(Rendered page images)
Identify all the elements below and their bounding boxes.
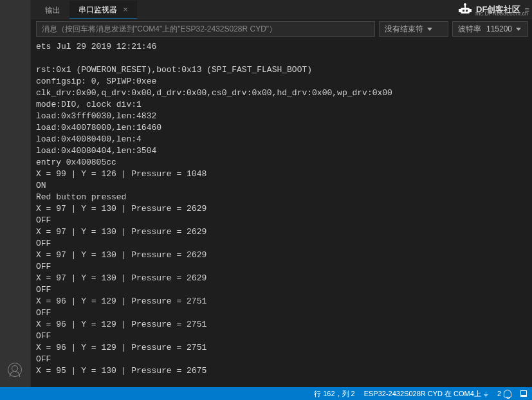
plug-icon: ⏚ bbox=[484, 390, 488, 398]
close-icon[interactable]: × bbox=[123, 5, 128, 14]
baud-rate-select[interactable]: 波特率 115200 bbox=[452, 21, 528, 37]
serial-toolbar: 没有结束符 波特率 115200 bbox=[31, 19, 532, 39]
maximize-icon bbox=[520, 390, 527, 397]
panel-tabs: 输出 串口监视器 × DF创客社区 ≡ mc.DFRobot.com.cn bbox=[31, 0, 532, 19]
baud-value: 115200 bbox=[486, 24, 512, 33]
serial-output[interactable]: ets Jul 29 2019 12:21:46 rst:0x1 (POWERO… bbox=[31, 39, 532, 387]
account-icon[interactable] bbox=[8, 363, 22, 377]
cursor-position: 行 162，列 2 bbox=[314, 389, 355, 399]
svg-rect-2 bbox=[466, 10, 468, 12]
status-cursor[interactable]: 行 162，列 2 bbox=[314, 389, 355, 399]
baud-label: 波特率 bbox=[458, 24, 481, 35]
tab-label: 串口监视器 bbox=[78, 5, 117, 14]
notif-count: 2 bbox=[497, 390, 501, 397]
board-info: ESP32-2432S028R CYD 在 COM4上 bbox=[364, 389, 481, 399]
tab-output[interactable]: 输出 bbox=[36, 1, 69, 19]
line-ending-label: 没有结束符 bbox=[385, 24, 423, 35]
brand-subtitle: mc.DFRobot.com.cn bbox=[475, 10, 528, 17]
tab-label: 输出 bbox=[45, 6, 60, 15]
robot-icon bbox=[457, 3, 473, 16]
svg-rect-5 bbox=[459, 9, 461, 12]
svg-point-4 bbox=[464, 3, 466, 6]
status-board[interactable]: ESP32-2432S028R CYD 在 COM4上 ⏚ bbox=[364, 389, 488, 399]
chevron-down-icon bbox=[516, 28, 521, 31]
status-bar: 行 162，列 2 ESP32-2432S028R CYD 在 COM4上 ⏚ … bbox=[0, 387, 532, 400]
bell-icon bbox=[504, 390, 511, 397]
svg-rect-6 bbox=[470, 9, 472, 12]
svg-rect-1 bbox=[463, 10, 464, 12]
serial-message-input[interactable] bbox=[36, 21, 375, 37]
line-ending-select[interactable]: 没有结束符 bbox=[379, 21, 448, 37]
activity-bar bbox=[0, 0, 31, 400]
panel: 输出 串口监视器 × DF创客社区 ≡ mc.DFRobot.com.cn 没有… bbox=[31, 0, 532, 387]
status-notifications[interactable]: 2 bbox=[497, 390, 511, 397]
tab-serial-monitor[interactable]: 串口监视器 × bbox=[69, 1, 137, 19]
svg-rect-0 bbox=[461, 8, 470, 14]
status-maximize[interactable] bbox=[520, 390, 527, 397]
chevron-down-icon bbox=[427, 28, 432, 31]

**Task description:**
Report each line of the data that includes the string "interactable".

**Output for this exercise:**
close-icon[interactable]: × bbox=[123, 5, 128, 14]
baud-rate-select[interactable]: 波特率 115200 bbox=[452, 21, 528, 37]
serial-output[interactable]: ets Jul 29 2019 12:21:46 rst:0x1 (POWERO… bbox=[31, 39, 532, 387]
account-icon[interactable] bbox=[8, 363, 22, 377]
status-cursor[interactable]: 行 162，列 2 bbox=[314, 389, 355, 399]
tab-output[interactable]: 输出 bbox=[36, 1, 69, 19]
status-board[interactable]: ESP32-2432S028R CYD 在 COM4上 ⏚ bbox=[364, 389, 488, 399]
serial-message-input[interactable] bbox=[36, 21, 375, 37]
line-ending-select[interactable]: 没有结束符 bbox=[379, 21, 448, 37]
status-notifications[interactable]: 2 bbox=[497, 390, 511, 397]
tab-serial-monitor[interactable]: 串口监视器 × bbox=[69, 1, 137, 19]
status-maximize[interactable] bbox=[520, 390, 527, 397]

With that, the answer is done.